On Friday 24 February 2006 00:35, Jeff Hill wrote:
> Subject 2) A severity returning function verses an augmented
> exception hierarchy.
>
> Of course the trade off here is more or less catch phrases in the
> exception handler.
>
> Case A:
>
> Catch ( warning & )
> {
> }
> Catch ( error & )
> {
> }
> Catch ( severe & )
> {
> }
>
> Case B:
>
> Catch ( Exception & e ) {
> Print e.what ()
> Print ( e.severity() )
> }
>
> Now, admittedly, if Ben is right and we only need really to track two
> situations {unexpectedFault, externalConditionInfluencedFault} then
> there would need to be only two catch phrases.

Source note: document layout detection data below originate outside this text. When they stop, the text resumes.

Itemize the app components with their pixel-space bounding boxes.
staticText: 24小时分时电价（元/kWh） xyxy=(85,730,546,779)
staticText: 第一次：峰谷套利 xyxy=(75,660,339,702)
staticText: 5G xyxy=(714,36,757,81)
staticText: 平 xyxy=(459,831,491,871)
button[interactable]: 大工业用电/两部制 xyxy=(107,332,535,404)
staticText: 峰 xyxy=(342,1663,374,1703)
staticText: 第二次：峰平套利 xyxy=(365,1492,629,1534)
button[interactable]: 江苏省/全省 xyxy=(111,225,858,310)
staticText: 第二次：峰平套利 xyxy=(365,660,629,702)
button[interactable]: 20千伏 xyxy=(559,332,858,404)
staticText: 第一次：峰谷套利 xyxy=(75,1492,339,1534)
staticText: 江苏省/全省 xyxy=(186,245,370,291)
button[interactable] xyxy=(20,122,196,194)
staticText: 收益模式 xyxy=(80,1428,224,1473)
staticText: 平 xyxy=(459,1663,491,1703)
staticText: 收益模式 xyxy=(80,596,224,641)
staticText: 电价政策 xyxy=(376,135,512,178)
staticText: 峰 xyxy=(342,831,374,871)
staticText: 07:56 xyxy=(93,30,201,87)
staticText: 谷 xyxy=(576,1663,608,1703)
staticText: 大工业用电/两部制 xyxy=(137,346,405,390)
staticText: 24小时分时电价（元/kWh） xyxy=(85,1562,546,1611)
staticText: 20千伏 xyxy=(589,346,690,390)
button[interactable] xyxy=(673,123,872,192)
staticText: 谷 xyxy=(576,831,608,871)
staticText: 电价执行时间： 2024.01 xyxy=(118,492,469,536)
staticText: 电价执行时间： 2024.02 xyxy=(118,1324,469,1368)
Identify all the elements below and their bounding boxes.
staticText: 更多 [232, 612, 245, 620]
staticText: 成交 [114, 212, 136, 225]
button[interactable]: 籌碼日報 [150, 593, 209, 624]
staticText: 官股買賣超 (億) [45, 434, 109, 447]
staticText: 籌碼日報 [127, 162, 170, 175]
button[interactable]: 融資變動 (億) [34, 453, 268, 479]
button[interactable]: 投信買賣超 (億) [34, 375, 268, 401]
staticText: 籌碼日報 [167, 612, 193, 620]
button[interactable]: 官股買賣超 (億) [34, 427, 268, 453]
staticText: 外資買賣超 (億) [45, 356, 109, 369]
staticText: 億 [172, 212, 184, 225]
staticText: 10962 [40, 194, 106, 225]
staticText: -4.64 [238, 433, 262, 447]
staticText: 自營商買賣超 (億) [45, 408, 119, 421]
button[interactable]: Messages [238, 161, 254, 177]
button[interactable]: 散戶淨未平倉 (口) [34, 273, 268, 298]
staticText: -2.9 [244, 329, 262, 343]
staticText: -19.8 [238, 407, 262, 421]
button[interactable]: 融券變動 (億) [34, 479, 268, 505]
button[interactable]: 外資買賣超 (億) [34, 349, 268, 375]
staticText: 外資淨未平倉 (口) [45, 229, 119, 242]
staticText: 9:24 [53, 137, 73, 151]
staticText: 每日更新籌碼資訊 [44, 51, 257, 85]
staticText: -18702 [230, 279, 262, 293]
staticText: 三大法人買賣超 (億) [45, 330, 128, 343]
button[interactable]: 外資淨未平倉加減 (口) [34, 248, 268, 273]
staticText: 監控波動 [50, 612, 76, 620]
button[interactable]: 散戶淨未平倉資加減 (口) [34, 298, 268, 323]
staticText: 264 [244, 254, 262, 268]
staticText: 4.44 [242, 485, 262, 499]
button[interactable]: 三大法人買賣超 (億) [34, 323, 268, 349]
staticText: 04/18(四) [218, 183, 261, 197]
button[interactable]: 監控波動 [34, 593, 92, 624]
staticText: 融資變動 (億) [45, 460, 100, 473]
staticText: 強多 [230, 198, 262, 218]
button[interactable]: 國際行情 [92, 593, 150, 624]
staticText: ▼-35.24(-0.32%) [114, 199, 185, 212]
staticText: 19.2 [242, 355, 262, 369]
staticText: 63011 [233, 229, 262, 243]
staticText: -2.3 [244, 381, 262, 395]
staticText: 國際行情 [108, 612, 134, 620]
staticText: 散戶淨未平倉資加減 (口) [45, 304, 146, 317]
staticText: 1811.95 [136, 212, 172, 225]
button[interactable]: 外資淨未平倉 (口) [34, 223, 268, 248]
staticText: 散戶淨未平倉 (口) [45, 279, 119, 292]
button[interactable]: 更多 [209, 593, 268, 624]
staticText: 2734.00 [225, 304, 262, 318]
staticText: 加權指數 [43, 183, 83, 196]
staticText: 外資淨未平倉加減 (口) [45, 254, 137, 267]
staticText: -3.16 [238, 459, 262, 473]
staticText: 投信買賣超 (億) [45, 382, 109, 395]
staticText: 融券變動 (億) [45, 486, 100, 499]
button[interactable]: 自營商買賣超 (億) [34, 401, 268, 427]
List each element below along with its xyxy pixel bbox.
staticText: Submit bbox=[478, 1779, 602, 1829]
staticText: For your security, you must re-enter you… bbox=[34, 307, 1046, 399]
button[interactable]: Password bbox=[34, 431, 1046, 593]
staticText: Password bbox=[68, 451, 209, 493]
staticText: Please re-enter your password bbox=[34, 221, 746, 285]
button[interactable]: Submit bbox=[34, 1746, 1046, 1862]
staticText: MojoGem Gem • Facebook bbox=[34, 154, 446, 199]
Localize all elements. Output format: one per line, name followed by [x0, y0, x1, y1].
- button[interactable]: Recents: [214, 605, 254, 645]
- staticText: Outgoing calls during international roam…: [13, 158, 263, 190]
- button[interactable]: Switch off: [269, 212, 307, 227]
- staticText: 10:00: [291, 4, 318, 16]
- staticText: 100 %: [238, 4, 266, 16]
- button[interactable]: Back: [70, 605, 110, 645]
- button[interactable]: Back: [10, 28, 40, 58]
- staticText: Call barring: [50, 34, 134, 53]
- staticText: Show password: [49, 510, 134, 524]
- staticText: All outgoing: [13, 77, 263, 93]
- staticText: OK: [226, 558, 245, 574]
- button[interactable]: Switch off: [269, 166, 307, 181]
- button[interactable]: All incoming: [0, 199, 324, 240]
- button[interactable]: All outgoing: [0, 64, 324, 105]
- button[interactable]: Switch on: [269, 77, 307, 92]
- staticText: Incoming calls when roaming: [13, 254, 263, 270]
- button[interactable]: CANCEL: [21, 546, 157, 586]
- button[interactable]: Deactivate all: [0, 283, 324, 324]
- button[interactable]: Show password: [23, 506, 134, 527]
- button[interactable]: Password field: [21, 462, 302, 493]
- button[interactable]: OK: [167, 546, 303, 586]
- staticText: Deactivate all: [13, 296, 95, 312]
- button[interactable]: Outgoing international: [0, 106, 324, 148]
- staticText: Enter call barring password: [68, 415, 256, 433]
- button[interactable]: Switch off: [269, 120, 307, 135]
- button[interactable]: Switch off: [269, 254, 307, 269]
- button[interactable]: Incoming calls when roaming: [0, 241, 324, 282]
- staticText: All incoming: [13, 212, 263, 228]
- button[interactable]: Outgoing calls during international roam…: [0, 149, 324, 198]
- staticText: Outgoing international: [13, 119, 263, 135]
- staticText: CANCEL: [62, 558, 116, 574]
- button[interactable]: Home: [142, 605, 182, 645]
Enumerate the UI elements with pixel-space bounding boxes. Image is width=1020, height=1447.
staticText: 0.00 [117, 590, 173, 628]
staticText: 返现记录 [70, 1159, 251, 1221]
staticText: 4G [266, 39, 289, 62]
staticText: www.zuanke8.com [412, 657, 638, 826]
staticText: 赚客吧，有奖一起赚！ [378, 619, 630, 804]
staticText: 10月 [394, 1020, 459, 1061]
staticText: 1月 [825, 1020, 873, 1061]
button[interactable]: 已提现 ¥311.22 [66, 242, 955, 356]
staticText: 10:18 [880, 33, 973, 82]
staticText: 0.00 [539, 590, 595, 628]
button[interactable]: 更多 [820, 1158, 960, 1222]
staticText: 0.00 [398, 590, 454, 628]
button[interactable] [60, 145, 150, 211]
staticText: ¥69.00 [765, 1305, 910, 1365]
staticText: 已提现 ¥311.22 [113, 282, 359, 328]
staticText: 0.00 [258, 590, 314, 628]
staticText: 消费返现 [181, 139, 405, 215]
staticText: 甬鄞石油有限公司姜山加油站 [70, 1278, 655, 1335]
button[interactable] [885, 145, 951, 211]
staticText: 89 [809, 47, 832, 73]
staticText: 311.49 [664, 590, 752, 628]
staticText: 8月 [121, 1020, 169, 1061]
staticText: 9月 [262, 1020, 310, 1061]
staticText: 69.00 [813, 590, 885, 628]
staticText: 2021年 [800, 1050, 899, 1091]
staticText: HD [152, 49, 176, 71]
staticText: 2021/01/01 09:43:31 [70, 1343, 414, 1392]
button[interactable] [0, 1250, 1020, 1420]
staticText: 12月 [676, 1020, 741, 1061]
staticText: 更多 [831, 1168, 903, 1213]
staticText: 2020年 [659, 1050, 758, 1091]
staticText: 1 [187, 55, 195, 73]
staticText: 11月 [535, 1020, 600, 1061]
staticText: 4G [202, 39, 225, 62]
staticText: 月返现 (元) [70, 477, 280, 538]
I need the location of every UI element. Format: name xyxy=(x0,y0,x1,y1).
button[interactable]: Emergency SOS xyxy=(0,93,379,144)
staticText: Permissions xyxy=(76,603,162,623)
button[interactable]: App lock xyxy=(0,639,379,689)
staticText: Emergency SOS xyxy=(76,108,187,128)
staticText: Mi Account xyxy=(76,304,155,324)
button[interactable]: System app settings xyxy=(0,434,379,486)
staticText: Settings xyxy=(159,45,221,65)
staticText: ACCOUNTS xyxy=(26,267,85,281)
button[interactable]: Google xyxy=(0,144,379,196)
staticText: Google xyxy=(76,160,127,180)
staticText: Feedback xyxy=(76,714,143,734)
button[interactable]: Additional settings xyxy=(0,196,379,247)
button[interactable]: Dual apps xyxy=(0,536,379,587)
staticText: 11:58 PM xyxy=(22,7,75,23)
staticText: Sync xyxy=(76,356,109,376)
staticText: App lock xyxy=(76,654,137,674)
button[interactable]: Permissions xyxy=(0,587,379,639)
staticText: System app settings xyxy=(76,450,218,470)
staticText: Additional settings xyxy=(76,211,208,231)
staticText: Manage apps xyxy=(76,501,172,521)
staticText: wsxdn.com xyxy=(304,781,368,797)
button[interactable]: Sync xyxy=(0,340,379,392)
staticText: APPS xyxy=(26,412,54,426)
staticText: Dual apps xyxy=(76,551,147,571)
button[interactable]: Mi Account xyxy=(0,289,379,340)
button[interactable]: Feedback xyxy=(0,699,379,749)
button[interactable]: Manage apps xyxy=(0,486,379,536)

That can't be
> difficult.
Hi Jeff,
I think it is even easier: you normally /don't/ handle the
'unexpectedFault' exception. You let it crash. Ah, well, that needs to
be qualified:
What I mean is that such exceptions should not be handled in the
overwhelming majority of cases. There will be one place where it makes
sense to catch such an exception, namely in the supervisor/init thread
that has set up and started the component that failed unexpectedly.
Because this is the only place where we have all the necessary
information to restart such a component.
Code that only invokes services of a component (like CA) should only
handle the expected (external) conditions.